Work task :: Type the entries out again exactly as they read, but leave every picture behind.

Extracted information ::
▽
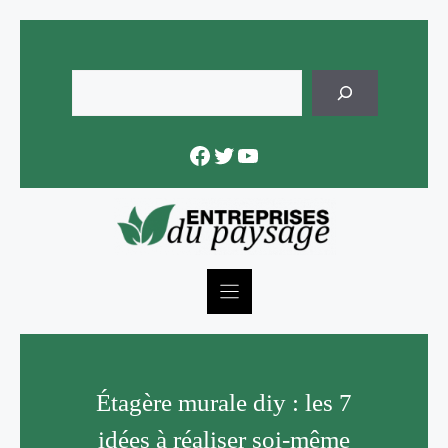
Skip
to
content
Rechercher
Facebook
Twitter
YouTube
Étagère murale diy : les 7
idées à réaliser soi-même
△
Written response ::
Skip
to
content
Rechercher
Facebook
Twitter
YouTube
Étagère murale diy : les 7
idées à réaliser soi-même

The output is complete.